**Instructions for the task**
Using the data beneath this instruction, retype only the lines from the one that contains "11 (86, 584)" down to the one that contains "Veranstaltungen (155, 110)", both included, exactly as they appear.

**Input material**
# # # # # # #
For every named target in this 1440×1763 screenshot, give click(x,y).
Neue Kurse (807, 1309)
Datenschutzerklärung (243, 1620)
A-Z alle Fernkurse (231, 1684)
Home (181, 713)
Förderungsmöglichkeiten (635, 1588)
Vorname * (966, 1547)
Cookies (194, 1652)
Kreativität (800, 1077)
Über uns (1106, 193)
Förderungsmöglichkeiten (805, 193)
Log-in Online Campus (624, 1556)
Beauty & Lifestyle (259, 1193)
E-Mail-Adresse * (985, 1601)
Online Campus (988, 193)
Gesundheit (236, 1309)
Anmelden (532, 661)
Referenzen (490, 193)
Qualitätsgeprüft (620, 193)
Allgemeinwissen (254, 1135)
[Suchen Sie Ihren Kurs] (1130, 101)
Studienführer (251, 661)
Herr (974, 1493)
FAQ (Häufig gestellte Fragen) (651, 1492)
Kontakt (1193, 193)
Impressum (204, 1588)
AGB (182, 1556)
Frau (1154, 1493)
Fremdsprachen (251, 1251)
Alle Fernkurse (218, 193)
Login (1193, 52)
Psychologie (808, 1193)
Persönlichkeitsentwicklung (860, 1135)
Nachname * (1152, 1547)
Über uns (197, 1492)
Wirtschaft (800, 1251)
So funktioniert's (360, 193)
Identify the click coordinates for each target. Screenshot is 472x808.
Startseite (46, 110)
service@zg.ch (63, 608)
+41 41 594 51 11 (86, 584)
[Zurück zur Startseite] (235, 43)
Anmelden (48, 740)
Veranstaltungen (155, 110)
# # # # # # #
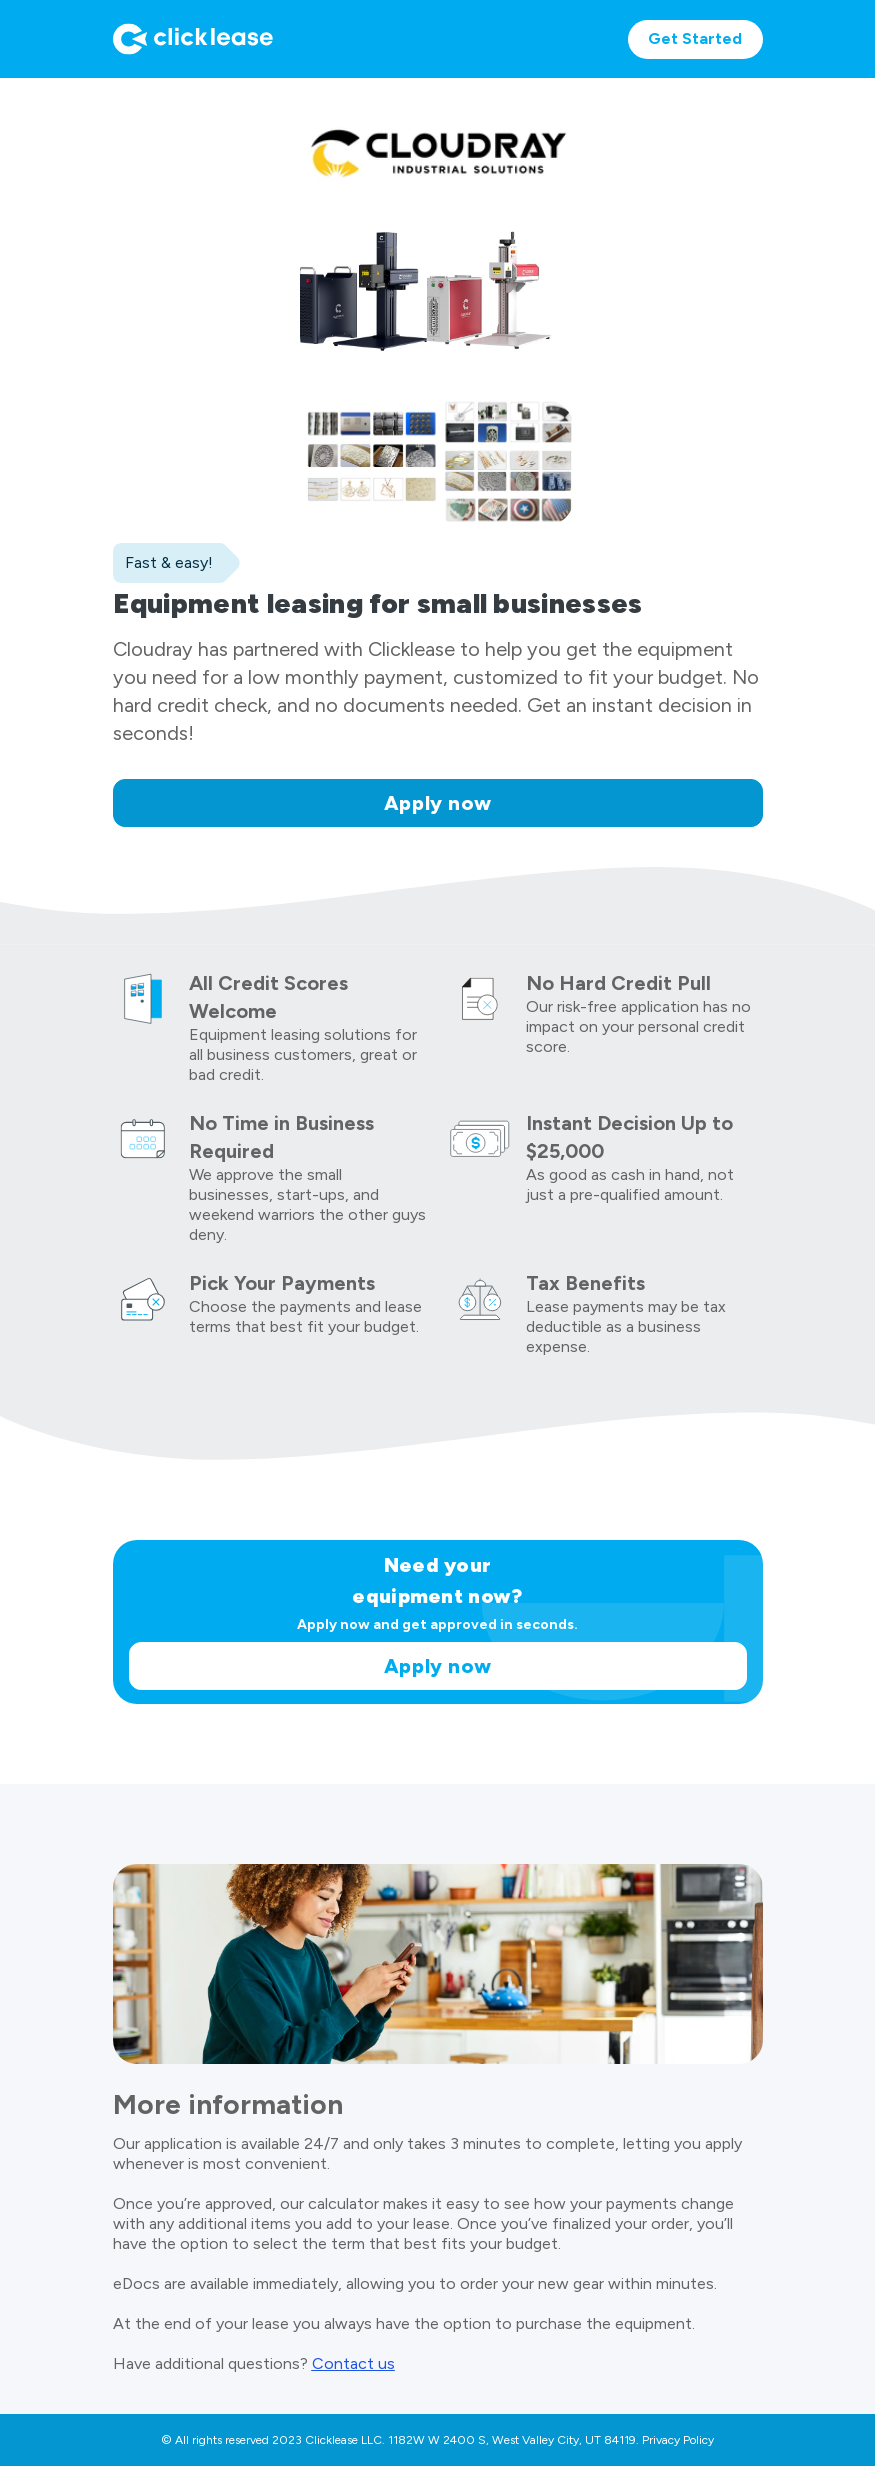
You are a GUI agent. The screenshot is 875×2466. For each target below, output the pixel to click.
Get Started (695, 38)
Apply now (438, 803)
# # # # # # #
**Final answer**
+41 41 594 51 11 (86, 584)
[Zurück zur Startseite] (235, 43)
Anmelden (48, 740)
Veranstaltungen (155, 110)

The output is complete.